CalculatePercentCellInStable(ks_idents_original$`30`, k30_stable$stable_cluster)
#> [1] 0.9944444
## for all Ks, 10 different ks, 200 seconds. think about how to speed up.
ks_stable<- purrr::map2(ks_idents_original_subsample, ks_idents_recluster_subsample, ~AssignStableCluster(idents1= .x, idents2 = .y, cutoff = 0.6))

BootParameterScatterPlot(ks_stable = ks_stable, ks_idents_original = ks_idents_original)

Acknowledgements

Thanks to Tim Sackton and Catherin Dulac for their supervision and support.
Thanks to Yasin Kaymaz in Sackton group for fruitful discussion.
Thanks to Stephen Eichhorn in Xiaowei Zhuang lab for the idea and sharing the python code working on Scanpy object.
Thanks to Sophia(Zhengzheng) Liang in Dulac lab for sharing data and giving feedbacks.

Why this package?

I saw {fpc} package has a function clusterboot. However, this function does not support SNN clustering. Although one can write a customer clustering function to feed into clusterboot, I need to build things upon Seurat package and those two can not be easilily integrated. In addition, clusterboot is not parallelized, I have to implement the snakemake workflow for faster processing.

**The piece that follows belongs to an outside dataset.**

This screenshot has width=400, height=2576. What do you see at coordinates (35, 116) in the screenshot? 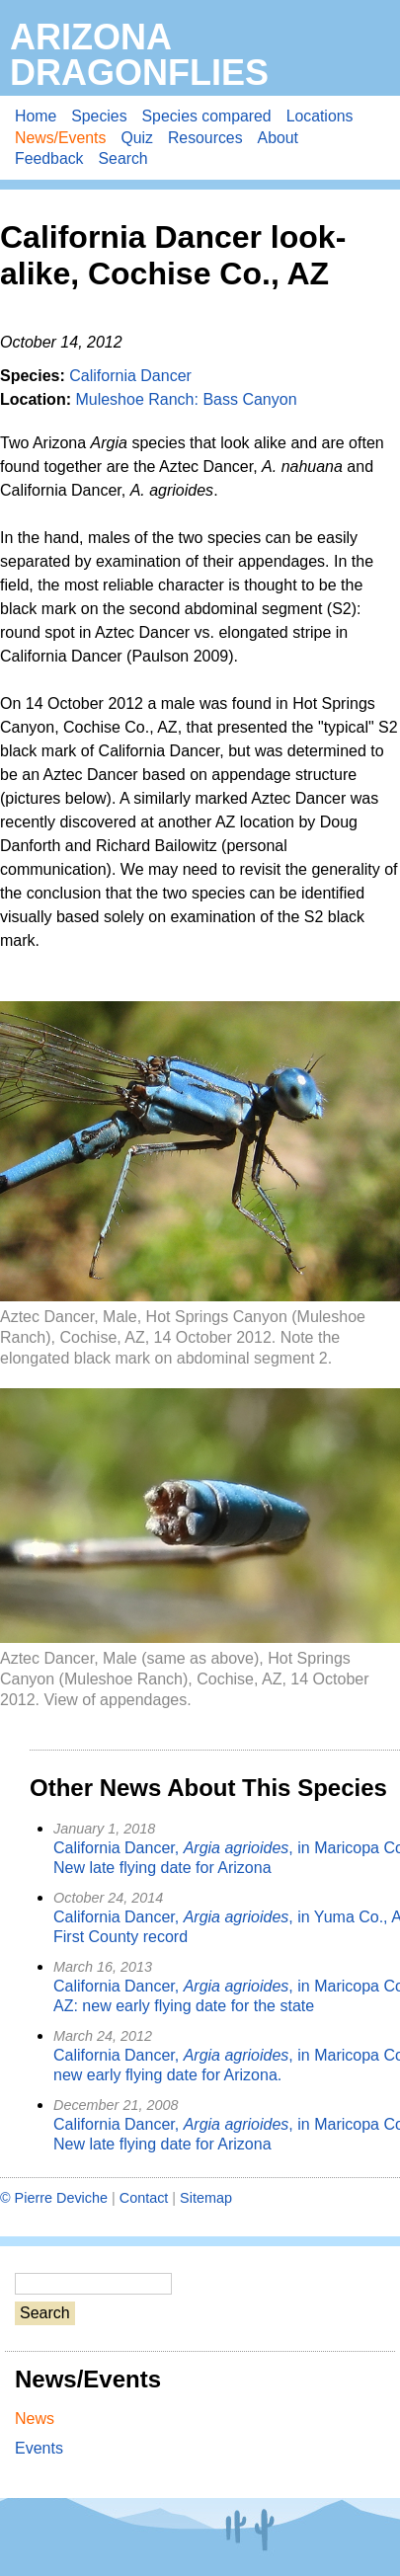
I see `Home` at bounding box center [35, 116].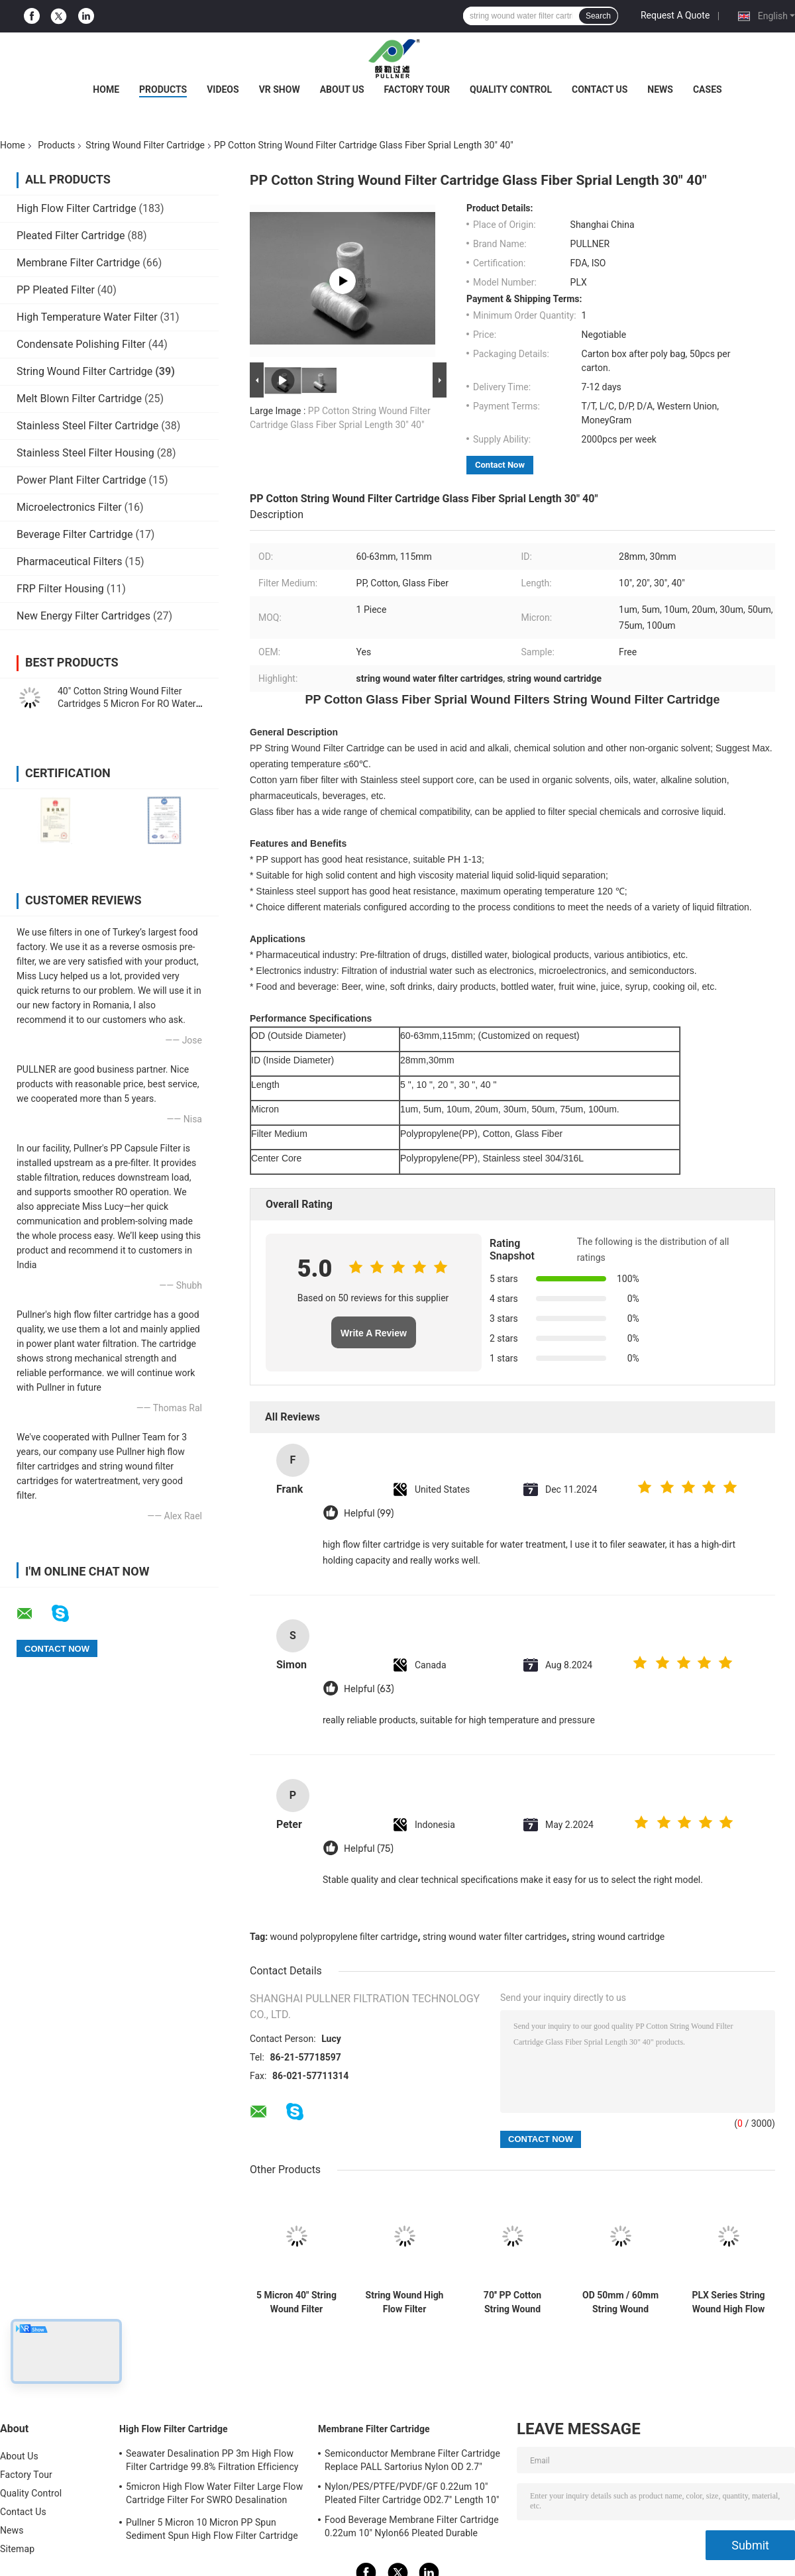 Image resolution: width=795 pixels, height=2576 pixels. Describe the element at coordinates (85, 453) in the screenshot. I see `Stainless Steel Filter Housing` at that location.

read this blog post http://www.win-vector.com/blog/2015/09/bootstrap-evaluation-of-clusters/ and https://www.czasopisma.uni.lodz.pl/foe/article/view/983

To do list

  • adding checks for all functions. stop messages.
  • implement more visualization functions.
  • plot number of cells subsampled for each cluster in each iteration in raincloudplot.
  • impurity metric for assessing cluster stability.
  • read this post from Jean Fan from Xiaowei Zhuang’s lab https://jef.works/blog/2018/02/28/stability-testing/ getComMembership function works on raw data matrix. It can be used independent of Seurat’s FindClusters. chat with Jean for more details.
  • gene sets enrichment for each cluster.